Magic as plot and magic as system

Whenever a work of fiction creates a world that doesn’t abide by our familiar rules, there’s a choice: how much do the creators constrain themselves by writing the new rules?

I used the term “magic” here, but the force that changes the normal rules can just as easily be advanced technology (or something else) as the supernatural. This can apply whether the use of magical elements are subtle or pervasive.

There’s two approaches creators can take.

The first is to treat magic as a plot device. This means you don’t define its powers and limits, but simply use it to let characters do things the plot requires — exactly how the plot requires them. If there’s an obstacle to overcome, you just make up a spell or piece of technology or something else that can do the trick. You can make it take the characters as long as necessary to complete it, and make it require as many parts or ingredients as you want the characters to have to track down.

The other approach is magic as a system. Here, the rules of the alternate world are explicitly defined. So instead of a magic-using character being able to cast any spell they dig out of an old book, people know that the magic-user is limited to conjuring firebolts, healing wounds, and creating forcewalls. Or whatever.

Obviously most works of fiction use some of both approaches. If you define nothing and change and make up rules willy-nilly to satisfy your plot, continuity breaks down, along with the ability to treat the system seriously. If you define everything, you have way too much time on your hands and will bore readers or viewers with too much information.

An example, from a show I’m currently watching, “Buffy the Vampire Slayer.” In that series, creator Joss Whedon explicitly defines the rules of vampires. They have superhuman strength, don’t breathe, can’t enter a home without an invitation, are burned by sunlight, and can only be killed by the sun, fire, decapitation and the old standby, a stake through the heart. Throughout a combined 12 television seasons in the Buffyverse, Whedon never changes those rules — except in rare cases with explanations provided. That’s magic as a system.

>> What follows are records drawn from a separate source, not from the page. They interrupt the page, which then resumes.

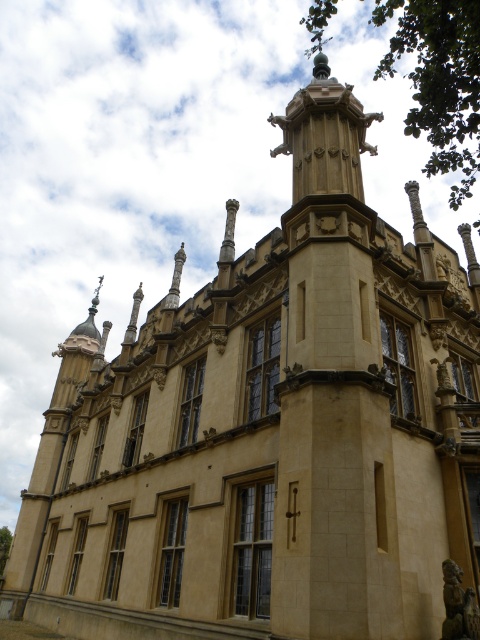 Locate an element on the screen. The image size is (480, 640). green leafy tree at upper center is located at coordinates (440, 81).

Can you confirm if green leafy tree at upper center is positioned to the left of green leafy tree at lower left?

In fact, green leafy tree at upper center is to the right of green leafy tree at lower left.

Locate an element on the screen. The width and height of the screenshot is (480, 640). green leafy tree at upper center is located at coordinates (440, 81).

In order to click on green leafy tree at upper center in this screenshot , I will do `click(440, 81)`.

What do you see at coordinates (458, 605) in the screenshot? I see `brown stone statue at lower right` at bounding box center [458, 605].

Between point (462, 636) and point (7, 540), which one is positioned behind?

Positioned behind is point (7, 540).

Identify the location of brown stone statue at lower right. Image resolution: width=480 pixels, height=640 pixels. (458, 605).

Does point (423, 68) lie in front of point (454, 621)?

No.

Is green leafy tree at upper center thinner than brown stone statue at lower right?

No.

Describe the element at coordinates (440, 81) in the screenshot. The height and width of the screenshot is (640, 480). I see `green leafy tree at upper center` at that location.

You are a GUI agent. You are given a task and a screenshot of the screen. Output one action in this format:
    pyautogui.click(x=<x>, y=<y>)
    Task: Click on the green leafy tree at upper center
    
    Given the screenshot: What is the action you would take?
    pyautogui.click(x=440, y=81) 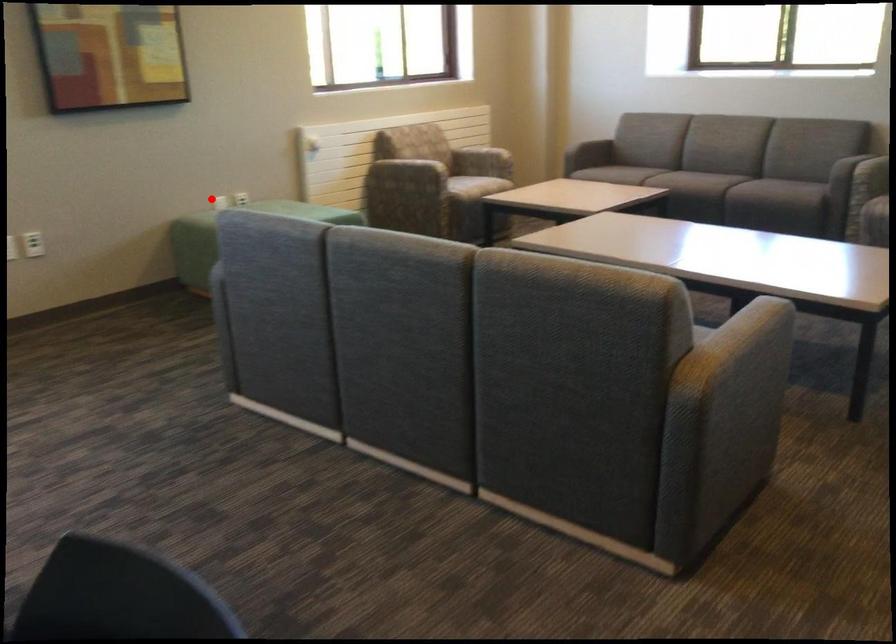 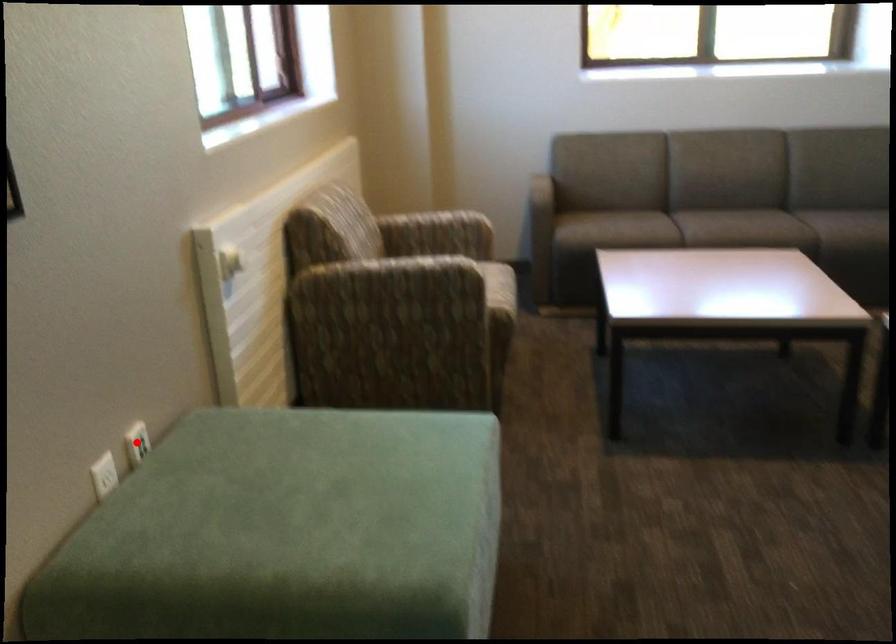 I am providing you with two images of the same scene from different viewpoints. A red point is marked on the first image and another point is marked on the second image. Is the red point in image1 aligned with the point shown in image2?

No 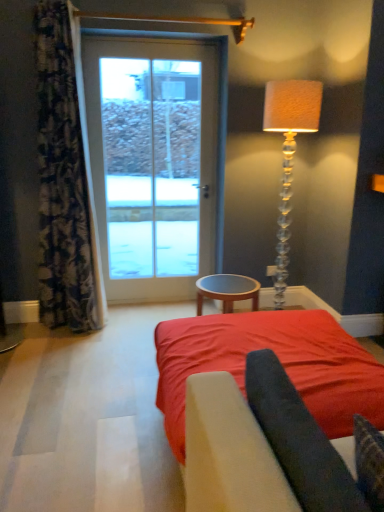 Question: Does white glass door at center come in front of floral fabric curtain at left?

Choices:
 (A) no
 (B) yes

Answer: (A)

Question: Does white glass door at center have a smaller size compared to floral fabric curtain at left?

Choices:
 (A) yes
 (B) no

Answer: (A)

Question: Can you confirm if white glass door at center is wider than floral fabric curtain at left?

Choices:
 (A) yes
 (B) no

Contrast that with this clip from Max Landis, son of director John Landis and the writer of the recent movie Chronicle, from his great 17-minute short about storytelling in comics, “The Death and Return of Superman”:

That’s the fundamental argument behind magic as plot device. In the Buffy example, Whedon uses magic as a plot device for most other uses of magic in his show. The plot calls for something to be done, so Whedon invents a spell to do it, and another spell to reverse it. Similarly, he invents a new species of demon what whatever’s required. A more systematic approach would have defined a finite number of types of demons and stuck to that finite list.

In science fiction, “Doctor Who” is very much a magic-as-plot-device show. Rules are written and rewritten all the time, with new races and abilities and technologies invented as needed. Only a few facts remain fixed.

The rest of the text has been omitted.